Newsom signs bill to boost Native American curriculum (enewspapers.dailybulletin.com)

 

The San Manuel Band of Mission Indians annually hosts thousands of fourth graders at a California Indian Cultural Awareness conference commemorating California Native American Day in September. COURTESY PHOTO

Author:  Beau Yarbrough's article, please click here.

California educators will be working more closely with Native American tribes under a new law signed by Gov. Gavin Newsom on Friday.

Assembly Bill 1703, the California Indian Education Act, encourages school districts, county offices of education and charter schools to form task forces with local tribes or tribes historically located in the region to share local history, discuss areas of concern and develop Native American curriculum and classroom material.

“It’s critical that we teach all students about the diversity of California’s more than 100 tribes,” the bill’s author, Assemblymember James Ramos, D-Highland, says in a news release issued by his office. “Our state’s tribes each have different languages, customs, culture and history.”

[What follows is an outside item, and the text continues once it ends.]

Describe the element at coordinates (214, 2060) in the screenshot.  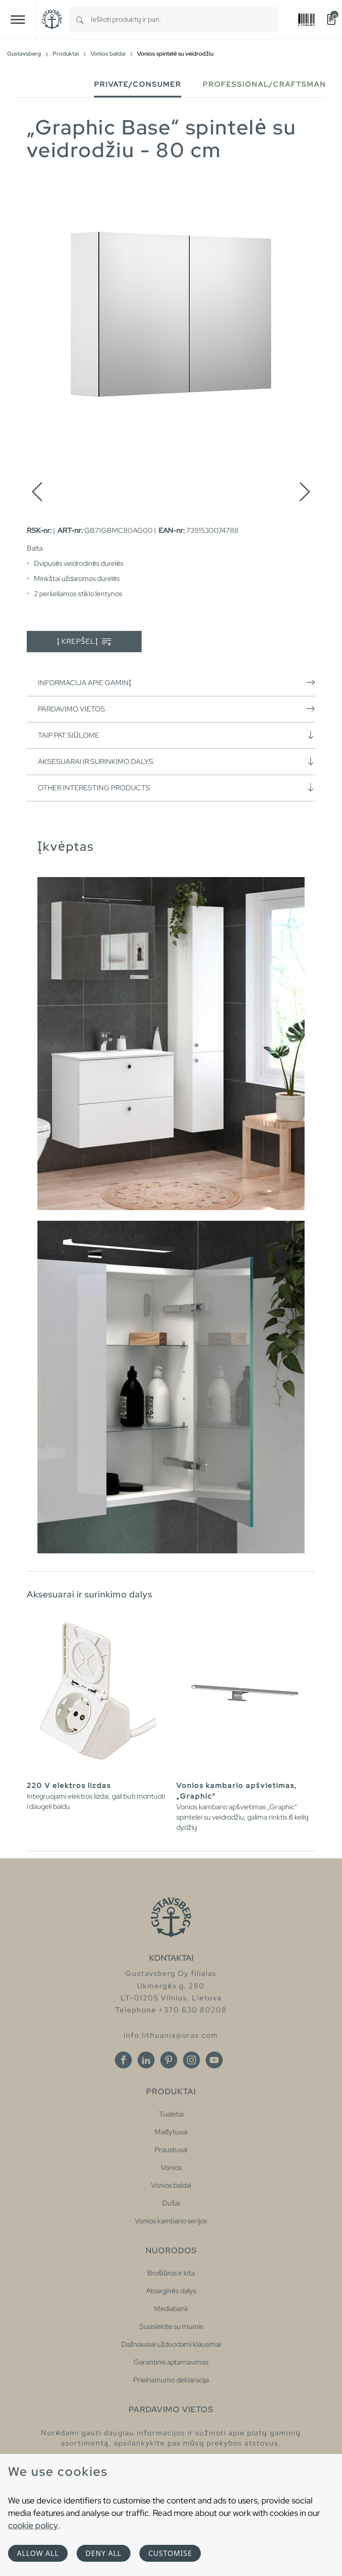
I see `[Youtube]` at that location.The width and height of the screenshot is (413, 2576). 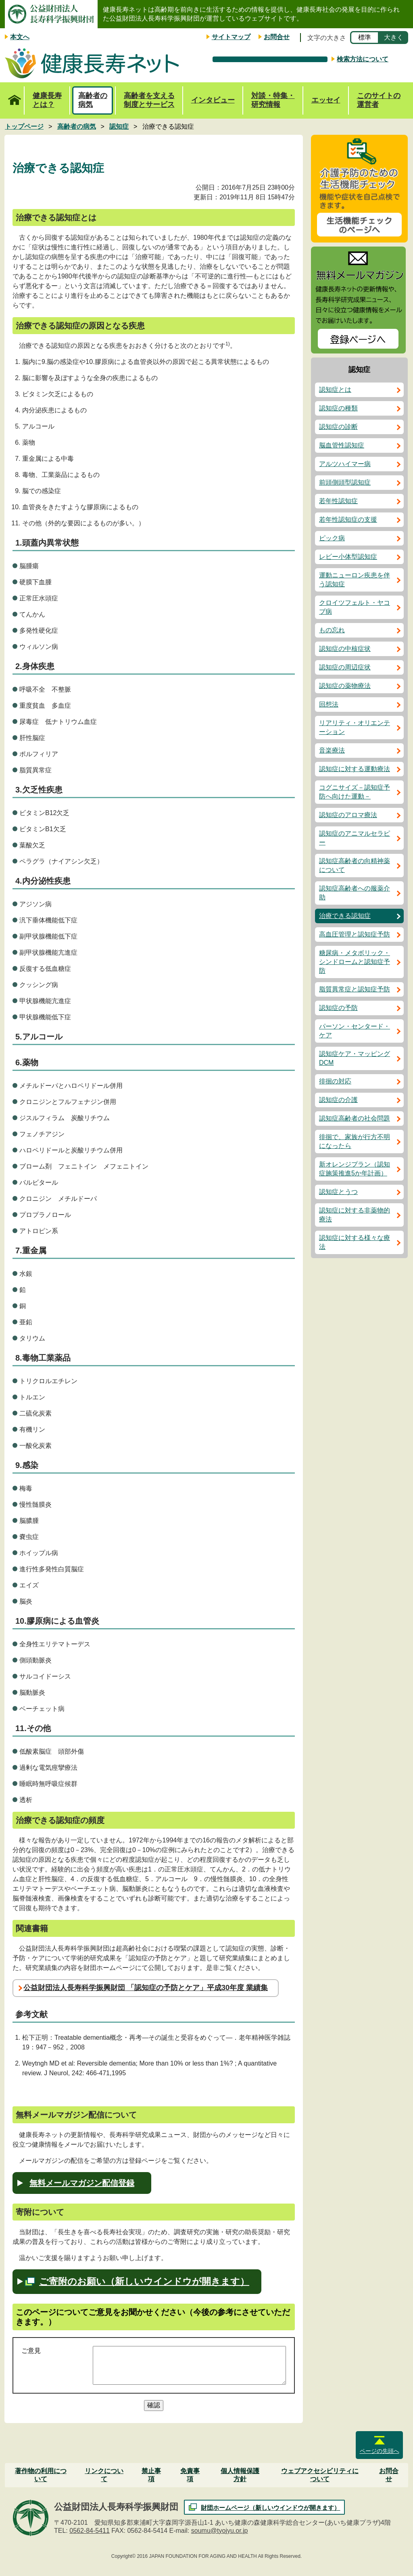 I want to click on 認知症の薬物療法, so click(x=345, y=685).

Ramos expressed the hope that a “more complete and high quality curriculum” would prevent incidents like the October 2021 incident in which a Riverside Unified School District math teacher imitated a stereotypical Native American as part of trigonometry lesson.

AB 1703 also requires school districts to identify the size of the achievement gap between Native American students and non-Native peers and come up with strategies to close them. The findings would then be submitted to the Assembly and Senate education committees. Curricula and instructional materials developed by the task forces would also be shared with the California Department of Education with the intent of making them available to educators across the state.